> _What the exercise asks_
Repeat exactly the lines below, from the line containing "Wissensbibliothek" through the last line, both included. Leave out any pictures.

> _Transcribed page contents_
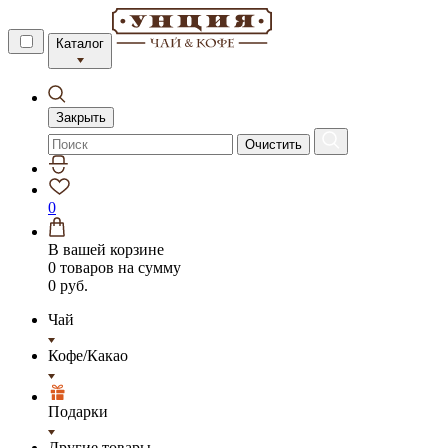
Каталог
Закрыть
Очистить
0
В вашей корзине
0 товаров
на сумму
0 руб.
Чай
Кофе/Какао
Подарки
Другие товары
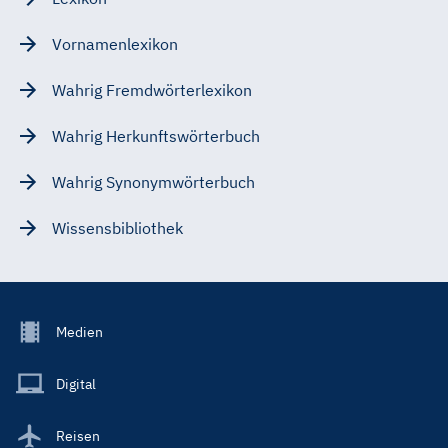
Vornamenlexikon
Wahrig Fremdwörterlexikon
Wahrig Herkunftswörterbuch
Wahrig Synonymwörterbuch
Wissensbibliothek
Footer
Medien
Menu
Main
Digital
Reisen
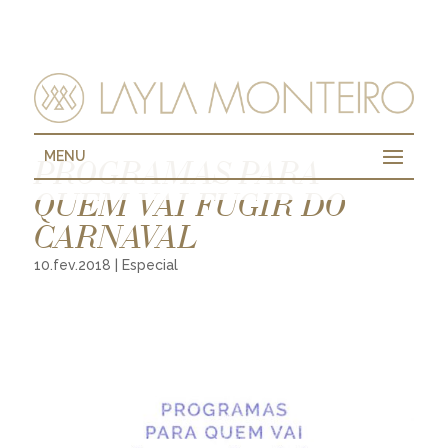
MENU
PROGRAMAS PARA
QUEM VAI FUGIR DO
CARNAVAL
10.fev.2018
|
Especial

> _Result for this exercise_
Wissensbibliothek
Footer
Medien
Menu
Main
Digital
Reisen
MENU
PROGRAMAS PARA
QUEM VAI FUGIR DO
CARNAVAL
10.fev.2018
|
Especial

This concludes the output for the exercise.